Is Groupon historically illiterate or exceptionally clever? On Friday it issued a press release announcing a Presidents Day offer: customers would get $10 off when they purchased a $40 deal. The release stated, “The $10 bill, as everyone knows, features President Alexander Hamilton—undeniably one of our greatest presidents and most widely recognized for establishing the country’s financial system.”

The slip—Hamilton was the first Treasury secretary but never president—launched a thousand tweets, then dozens of television mentions. But was it a flub or an intentional publicity generator? When one person wrote to Groupon to say Hamilton never was president, a Groupon representative responded in what I hope was a tongue-in-cheek way: “We respect everyone’s beliefs. You’re certainly entitled to your opinion.” Another inquirer on Friday received a similarly insouciant Groupon response—“We’re big supporters of celebrating great American presidents”—and concluded, “The Groupon release is a deliberate troll.”

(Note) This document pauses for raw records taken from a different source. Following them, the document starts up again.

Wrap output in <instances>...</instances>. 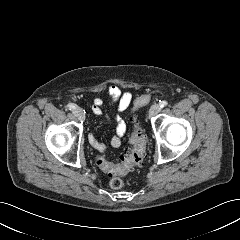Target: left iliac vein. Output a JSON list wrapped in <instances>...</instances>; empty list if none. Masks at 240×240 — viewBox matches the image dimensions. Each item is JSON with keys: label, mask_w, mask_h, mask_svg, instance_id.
Listing matches in <instances>:
<instances>
[{"label": "left iliac vein", "mask_w": 240, "mask_h": 240, "mask_svg": "<svg viewBox=\"0 0 240 240\" xmlns=\"http://www.w3.org/2000/svg\"><path fill=\"white\" fill-rule=\"evenodd\" d=\"M161 110V107L160 105L158 104H154L153 106H151V108L149 109V116L152 117V116H155L157 115Z\"/></svg>", "instance_id": "left-iliac-vein-1"}]
</instances>
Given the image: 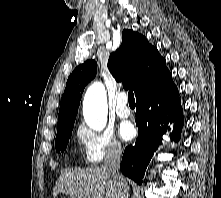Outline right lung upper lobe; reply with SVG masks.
Wrapping results in <instances>:
<instances>
[{"label": "right lung upper lobe", "mask_w": 221, "mask_h": 198, "mask_svg": "<svg viewBox=\"0 0 221 198\" xmlns=\"http://www.w3.org/2000/svg\"><path fill=\"white\" fill-rule=\"evenodd\" d=\"M122 44L108 60V68L123 87L133 89L136 97L162 76L168 69L157 48L144 36L125 29ZM97 63L88 60L75 68L69 76L62 95L57 132L74 126L85 86L96 76Z\"/></svg>", "instance_id": "cb5924a9"}]
</instances>
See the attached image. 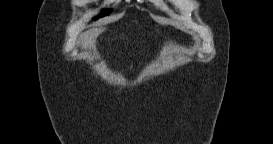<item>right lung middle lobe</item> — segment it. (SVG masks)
<instances>
[{"label":"right lung middle lobe","instance_id":"obj_1","mask_svg":"<svg viewBox=\"0 0 273 144\" xmlns=\"http://www.w3.org/2000/svg\"><path fill=\"white\" fill-rule=\"evenodd\" d=\"M110 12H112V10H107L106 12L100 14V15H99L98 17H96L95 19H98L99 17H103V16H105V15H108V14H110Z\"/></svg>","mask_w":273,"mask_h":144}]
</instances>
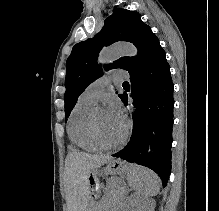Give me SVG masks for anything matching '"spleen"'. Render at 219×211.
<instances>
[{
    "instance_id": "1",
    "label": "spleen",
    "mask_w": 219,
    "mask_h": 211,
    "mask_svg": "<svg viewBox=\"0 0 219 211\" xmlns=\"http://www.w3.org/2000/svg\"><path fill=\"white\" fill-rule=\"evenodd\" d=\"M128 179L131 187L142 193L144 197L157 195L158 191H160V177L152 169H148V167H139V165L134 167L131 173H129Z\"/></svg>"
}]
</instances>
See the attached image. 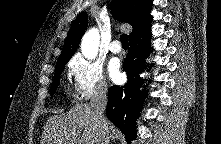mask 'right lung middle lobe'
<instances>
[{"mask_svg": "<svg viewBox=\"0 0 221 144\" xmlns=\"http://www.w3.org/2000/svg\"><path fill=\"white\" fill-rule=\"evenodd\" d=\"M65 64L66 63L56 65V71H55L53 84H52V88H51V92H50L51 95H54L57 88H58L59 81H60V76H61V74L64 70Z\"/></svg>", "mask_w": 221, "mask_h": 144, "instance_id": "obj_1", "label": "right lung middle lobe"}]
</instances>
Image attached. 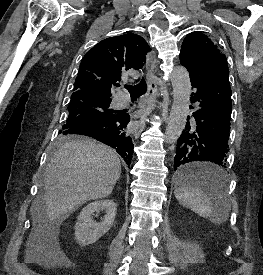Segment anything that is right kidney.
<instances>
[{
	"label": "right kidney",
	"instance_id": "obj_1",
	"mask_svg": "<svg viewBox=\"0 0 263 275\" xmlns=\"http://www.w3.org/2000/svg\"><path fill=\"white\" fill-rule=\"evenodd\" d=\"M105 210L106 215L102 222H95L92 215ZM116 215V204L113 200H99L88 204L82 209L75 225V239L81 246L95 243L113 225Z\"/></svg>",
	"mask_w": 263,
	"mask_h": 275
}]
</instances>
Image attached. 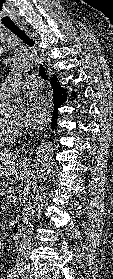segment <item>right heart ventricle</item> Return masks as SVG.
I'll list each match as a JSON object with an SVG mask.
<instances>
[{
  "mask_svg": "<svg viewBox=\"0 0 113 279\" xmlns=\"http://www.w3.org/2000/svg\"><path fill=\"white\" fill-rule=\"evenodd\" d=\"M9 95L0 90V147L13 141L15 130L5 123V105Z\"/></svg>",
  "mask_w": 113,
  "mask_h": 279,
  "instance_id": "obj_1",
  "label": "right heart ventricle"
}]
</instances>
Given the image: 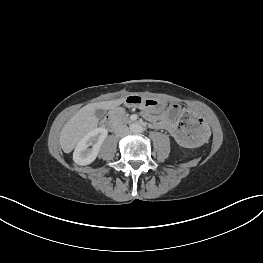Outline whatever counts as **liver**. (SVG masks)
Here are the masks:
<instances>
[{
  "label": "liver",
  "instance_id": "liver-1",
  "mask_svg": "<svg viewBox=\"0 0 263 263\" xmlns=\"http://www.w3.org/2000/svg\"><path fill=\"white\" fill-rule=\"evenodd\" d=\"M124 101L125 98H119L117 100L91 103L82 107L68 120L60 132L59 141L62 150L65 153H70L87 133L96 129L99 124V119L95 115L96 109H114Z\"/></svg>",
  "mask_w": 263,
  "mask_h": 263
}]
</instances>
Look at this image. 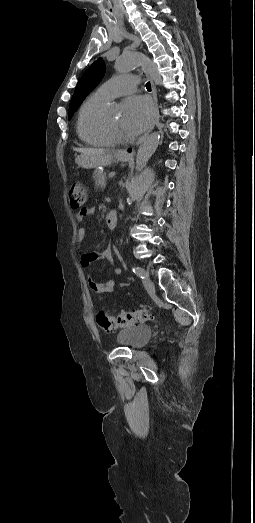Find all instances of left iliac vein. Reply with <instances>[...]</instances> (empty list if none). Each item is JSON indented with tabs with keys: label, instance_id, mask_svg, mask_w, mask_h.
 I'll use <instances>...</instances> for the list:
<instances>
[{
	"label": "left iliac vein",
	"instance_id": "4c4485c4",
	"mask_svg": "<svg viewBox=\"0 0 255 523\" xmlns=\"http://www.w3.org/2000/svg\"><path fill=\"white\" fill-rule=\"evenodd\" d=\"M144 270V269H143ZM144 273H145V278L142 280L143 282V285L144 287L146 288V290L153 294L155 293V286L154 284L149 280V277H148V273L144 270Z\"/></svg>",
	"mask_w": 255,
	"mask_h": 523
}]
</instances>
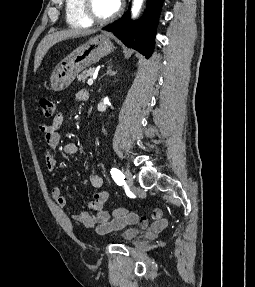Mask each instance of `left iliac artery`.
I'll return each instance as SVG.
<instances>
[{"mask_svg": "<svg viewBox=\"0 0 255 287\" xmlns=\"http://www.w3.org/2000/svg\"><path fill=\"white\" fill-rule=\"evenodd\" d=\"M111 175H112V178L114 179V181L118 185H122L125 182V176L120 170H118L116 168H112L111 169Z\"/></svg>", "mask_w": 255, "mask_h": 287, "instance_id": "44dca946", "label": "left iliac artery"}]
</instances>
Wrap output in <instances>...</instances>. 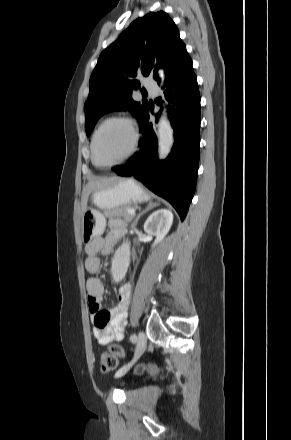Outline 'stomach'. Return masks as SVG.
<instances>
[{"label":"stomach","mask_w":291,"mask_h":440,"mask_svg":"<svg viewBox=\"0 0 291 440\" xmlns=\"http://www.w3.org/2000/svg\"><path fill=\"white\" fill-rule=\"evenodd\" d=\"M89 196L91 205L96 208L89 207L82 217V239L85 242L102 234L105 229L106 221L100 210L129 206L149 199L148 194L133 179L121 178L105 188L93 190Z\"/></svg>","instance_id":"1"}]
</instances>
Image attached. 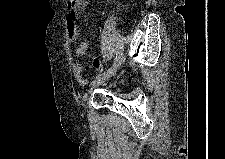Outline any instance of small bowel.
<instances>
[{
    "mask_svg": "<svg viewBox=\"0 0 225 159\" xmlns=\"http://www.w3.org/2000/svg\"><path fill=\"white\" fill-rule=\"evenodd\" d=\"M87 7L86 0H76L73 5L69 8L67 18H66V27L67 33L70 41H75L79 36L78 25L76 22V16L78 13L84 11ZM90 43L88 41H83L75 50V55L77 57H82L86 54L89 49ZM92 65L98 71L103 69V64L97 58H93ZM73 76L78 84L84 86L87 84V80L84 76V67L83 65L76 63L73 65Z\"/></svg>",
    "mask_w": 225,
    "mask_h": 159,
    "instance_id": "c3829d8e",
    "label": "small bowel"
}]
</instances>
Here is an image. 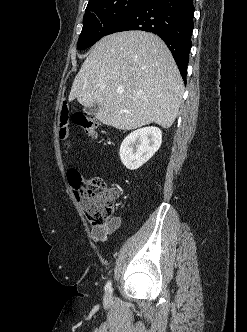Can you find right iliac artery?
<instances>
[{"mask_svg": "<svg viewBox=\"0 0 247 332\" xmlns=\"http://www.w3.org/2000/svg\"><path fill=\"white\" fill-rule=\"evenodd\" d=\"M105 291H112V288H111V281H108L106 286H105Z\"/></svg>", "mask_w": 247, "mask_h": 332, "instance_id": "right-iliac-artery-1", "label": "right iliac artery"}]
</instances>
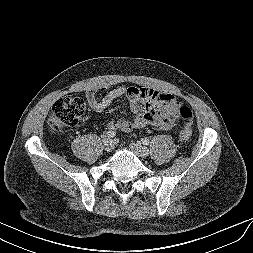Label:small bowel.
I'll use <instances>...</instances> for the list:
<instances>
[{"label": "small bowel", "instance_id": "1", "mask_svg": "<svg viewBox=\"0 0 253 253\" xmlns=\"http://www.w3.org/2000/svg\"><path fill=\"white\" fill-rule=\"evenodd\" d=\"M128 98L134 114L132 119H112L108 122L110 131H132L145 126L157 130H169L177 118H181L183 108L176 96L155 89L139 87H118L102 97L96 89L86 92V99L92 110L101 112L122 98ZM182 120V118H181Z\"/></svg>", "mask_w": 253, "mask_h": 253}]
</instances>
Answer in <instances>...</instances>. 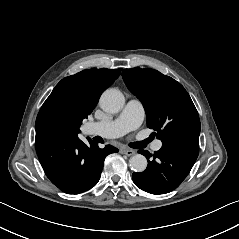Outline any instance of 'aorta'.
<instances>
[{
  "label": "aorta",
  "instance_id": "1",
  "mask_svg": "<svg viewBox=\"0 0 239 239\" xmlns=\"http://www.w3.org/2000/svg\"><path fill=\"white\" fill-rule=\"evenodd\" d=\"M125 103L124 95L117 89H107L100 97L99 104L103 111L114 114L118 113ZM130 168L135 172H143L147 167V159L136 154L129 160Z\"/></svg>",
  "mask_w": 239,
  "mask_h": 239
}]
</instances>
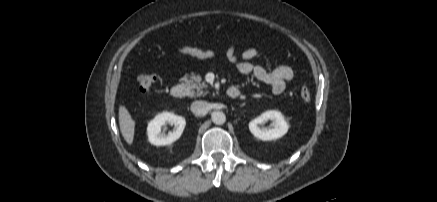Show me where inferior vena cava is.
I'll return each mask as SVG.
<instances>
[{
  "label": "inferior vena cava",
  "instance_id": "1",
  "mask_svg": "<svg viewBox=\"0 0 437 202\" xmlns=\"http://www.w3.org/2000/svg\"><path fill=\"white\" fill-rule=\"evenodd\" d=\"M191 111L197 116H205L209 111V104L205 101H195L191 104Z\"/></svg>",
  "mask_w": 437,
  "mask_h": 202
}]
</instances>
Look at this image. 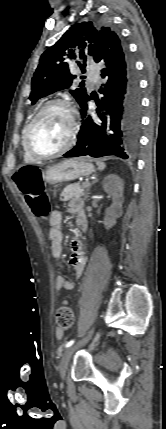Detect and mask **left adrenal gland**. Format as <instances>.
<instances>
[{
    "label": "left adrenal gland",
    "mask_w": 166,
    "mask_h": 429,
    "mask_svg": "<svg viewBox=\"0 0 166 429\" xmlns=\"http://www.w3.org/2000/svg\"><path fill=\"white\" fill-rule=\"evenodd\" d=\"M95 182H97V179H95V180L92 182V184H93V183H95ZM92 184H90V185L87 187L85 198L87 197V194H88L89 188H90V186H91Z\"/></svg>",
    "instance_id": "a2214340"
}]
</instances>
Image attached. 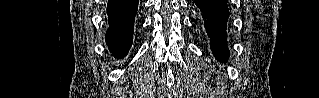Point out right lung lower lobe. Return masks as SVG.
<instances>
[{
	"mask_svg": "<svg viewBox=\"0 0 319 98\" xmlns=\"http://www.w3.org/2000/svg\"><path fill=\"white\" fill-rule=\"evenodd\" d=\"M137 8L138 0H109L107 3L106 43L116 58L125 56L132 44Z\"/></svg>",
	"mask_w": 319,
	"mask_h": 98,
	"instance_id": "1",
	"label": "right lung lower lobe"
}]
</instances>
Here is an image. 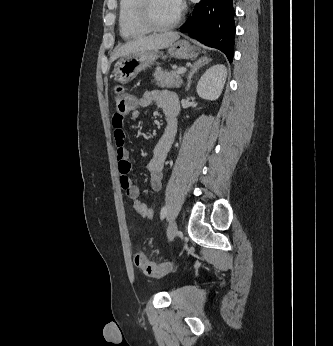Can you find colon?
<instances>
[{
  "instance_id": "1",
  "label": "colon",
  "mask_w": 333,
  "mask_h": 346,
  "mask_svg": "<svg viewBox=\"0 0 333 346\" xmlns=\"http://www.w3.org/2000/svg\"><path fill=\"white\" fill-rule=\"evenodd\" d=\"M135 103L136 101L131 93L125 91L122 87H117L115 89L116 113L114 116H120L124 119V117L135 107ZM134 262L143 274L149 277H162L171 270L170 263H156L149 261L141 252L135 254Z\"/></svg>"
}]
</instances>
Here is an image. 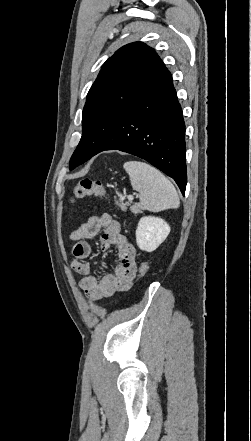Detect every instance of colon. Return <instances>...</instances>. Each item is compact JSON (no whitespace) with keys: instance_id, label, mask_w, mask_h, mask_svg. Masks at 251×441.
Masks as SVG:
<instances>
[{"instance_id":"1","label":"colon","mask_w":251,"mask_h":441,"mask_svg":"<svg viewBox=\"0 0 251 441\" xmlns=\"http://www.w3.org/2000/svg\"><path fill=\"white\" fill-rule=\"evenodd\" d=\"M106 190L102 182L90 178L81 179L72 191V199H81L85 197H94L103 199ZM148 270V263L143 262L140 266V275H144Z\"/></svg>"}]
</instances>
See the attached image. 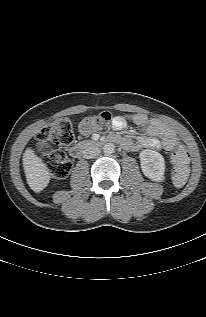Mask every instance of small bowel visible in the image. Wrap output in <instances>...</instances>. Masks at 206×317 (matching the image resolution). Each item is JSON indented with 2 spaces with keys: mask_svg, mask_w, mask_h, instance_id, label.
Instances as JSON below:
<instances>
[{
  "mask_svg": "<svg viewBox=\"0 0 206 317\" xmlns=\"http://www.w3.org/2000/svg\"><path fill=\"white\" fill-rule=\"evenodd\" d=\"M128 121L140 126L144 132L136 144L128 138H123L122 145L126 149L138 151L140 149H159L162 143L170 138H176L174 132L159 120L148 117L143 113L116 116L112 120V128L116 131L127 126Z\"/></svg>",
  "mask_w": 206,
  "mask_h": 317,
  "instance_id": "small-bowel-1",
  "label": "small bowel"
}]
</instances>
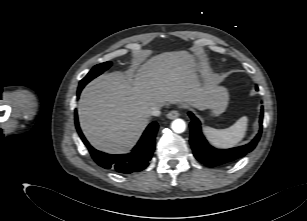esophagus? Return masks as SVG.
<instances>
[{"mask_svg":"<svg viewBox=\"0 0 307 221\" xmlns=\"http://www.w3.org/2000/svg\"><path fill=\"white\" fill-rule=\"evenodd\" d=\"M178 116H179V112L177 110H172V111L168 112V114H167L168 119H175Z\"/></svg>","mask_w":307,"mask_h":221,"instance_id":"1","label":"esophagus"}]
</instances>
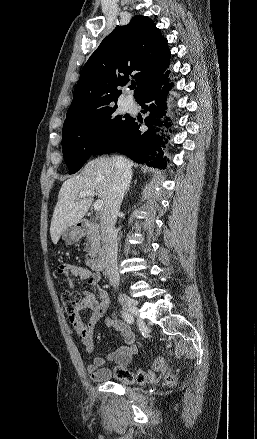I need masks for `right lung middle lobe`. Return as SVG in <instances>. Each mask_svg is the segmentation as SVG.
<instances>
[{
    "label": "right lung middle lobe",
    "instance_id": "obj_1",
    "mask_svg": "<svg viewBox=\"0 0 257 439\" xmlns=\"http://www.w3.org/2000/svg\"><path fill=\"white\" fill-rule=\"evenodd\" d=\"M107 106L90 114L64 122L63 156L71 173L77 172L87 159L104 143L116 137L131 117L115 113Z\"/></svg>",
    "mask_w": 257,
    "mask_h": 439
}]
</instances>
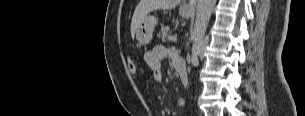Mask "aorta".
Here are the masks:
<instances>
[{
  "mask_svg": "<svg viewBox=\"0 0 305 116\" xmlns=\"http://www.w3.org/2000/svg\"><path fill=\"white\" fill-rule=\"evenodd\" d=\"M216 4V0H197L196 6V20L193 34V46L191 54V63L196 65L198 63V56L200 54V47L206 33V29Z\"/></svg>",
  "mask_w": 305,
  "mask_h": 116,
  "instance_id": "762f6f07",
  "label": "aorta"
}]
</instances>
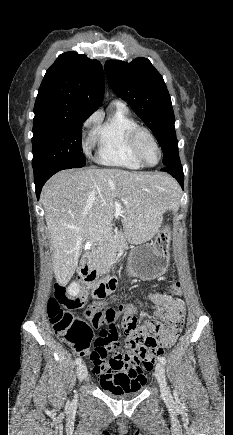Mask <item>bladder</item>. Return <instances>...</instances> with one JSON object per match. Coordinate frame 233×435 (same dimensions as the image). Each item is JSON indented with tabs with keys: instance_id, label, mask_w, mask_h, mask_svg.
<instances>
[{
	"instance_id": "1",
	"label": "bladder",
	"mask_w": 233,
	"mask_h": 435,
	"mask_svg": "<svg viewBox=\"0 0 233 435\" xmlns=\"http://www.w3.org/2000/svg\"><path fill=\"white\" fill-rule=\"evenodd\" d=\"M144 385V382L137 384L132 391L126 393H118L110 388H102V392L115 399H129L138 396L143 391Z\"/></svg>"
}]
</instances>
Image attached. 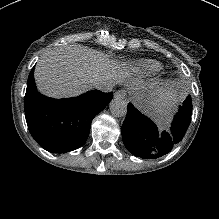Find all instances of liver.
Instances as JSON below:
<instances>
[{"label": "liver", "instance_id": "6515ba94", "mask_svg": "<svg viewBox=\"0 0 219 219\" xmlns=\"http://www.w3.org/2000/svg\"><path fill=\"white\" fill-rule=\"evenodd\" d=\"M97 55L86 47H67L43 56L36 67L35 80L41 92L66 97L93 88V80L102 77Z\"/></svg>", "mask_w": 219, "mask_h": 219}]
</instances>
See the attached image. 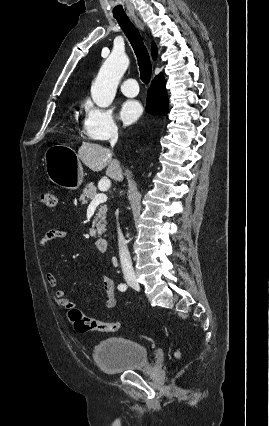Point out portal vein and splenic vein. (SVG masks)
I'll return each instance as SVG.
<instances>
[{"mask_svg": "<svg viewBox=\"0 0 269 426\" xmlns=\"http://www.w3.org/2000/svg\"><path fill=\"white\" fill-rule=\"evenodd\" d=\"M109 187V186H107ZM107 201V196L104 193L97 194L94 199L91 201L90 205H98Z\"/></svg>", "mask_w": 269, "mask_h": 426, "instance_id": "portal-vein-and-splenic-vein-1", "label": "portal vein and splenic vein"}]
</instances>
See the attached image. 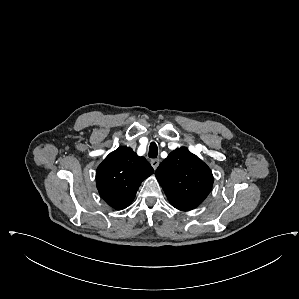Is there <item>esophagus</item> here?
<instances>
[{
	"label": "esophagus",
	"instance_id": "1",
	"mask_svg": "<svg viewBox=\"0 0 299 299\" xmlns=\"http://www.w3.org/2000/svg\"><path fill=\"white\" fill-rule=\"evenodd\" d=\"M150 163H151V166L153 167V169L156 170L157 167H158L159 164H160V160H159V159H152V160L150 161Z\"/></svg>",
	"mask_w": 299,
	"mask_h": 299
}]
</instances>
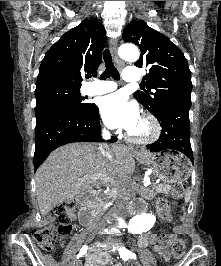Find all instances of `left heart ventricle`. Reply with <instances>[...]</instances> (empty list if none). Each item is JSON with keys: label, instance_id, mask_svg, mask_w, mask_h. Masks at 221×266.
<instances>
[{"label": "left heart ventricle", "instance_id": "b2bd125f", "mask_svg": "<svg viewBox=\"0 0 221 266\" xmlns=\"http://www.w3.org/2000/svg\"><path fill=\"white\" fill-rule=\"evenodd\" d=\"M131 132L135 134H144L146 132V127L144 123L141 121L138 126H136Z\"/></svg>", "mask_w": 221, "mask_h": 266}]
</instances>
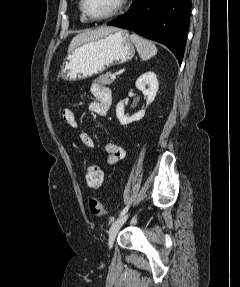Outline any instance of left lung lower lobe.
<instances>
[{"label":"left lung lower lobe","mask_w":240,"mask_h":287,"mask_svg":"<svg viewBox=\"0 0 240 287\" xmlns=\"http://www.w3.org/2000/svg\"><path fill=\"white\" fill-rule=\"evenodd\" d=\"M191 0H135L129 10L107 25L132 30L166 45L182 62Z\"/></svg>","instance_id":"0a47b994"}]
</instances>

Other responses: “a brilliant way to get viral publicity” and “it’s safe to say that Groupon has won the day.” But Groupon has probably also done more than high school history classes to educate Americans about who Alexander Hamilton was. Mixed in with Washington, Jefferson, Jackson, and Grant on the denominations of bills most Americans use, it would be easy to suppose that Hamilton was president—but yesterday NBC, CNN, Fox News, and others covered the brilliant flub and educated their viewers.

Groupon today may be grinning, but I do want to note how The New York Times recently added one more example of biblical illiteracy to its long record. The Times back on Dec. 15 stated that Joseph (of the book of Genesis) had been Egypt’s king, rather than Pharaoh’s minister. Times editors may have first put this in the “who cares?” category: The newspaper did not publish a correction until Jan. 28, and then it noted, “A reader pointed out the error in an email shortly after the article was published; this correction was delayed because editors did not follow through on the complaint.”


Marvin Olasky

Marvin is the former editor in chief of WORLD, having retired in January 2022, and former dean of World Journalism Institute. He joined WORLD in 1992 and has been a university professor and provost. He has written more than 20 books, including Reforming Journalism.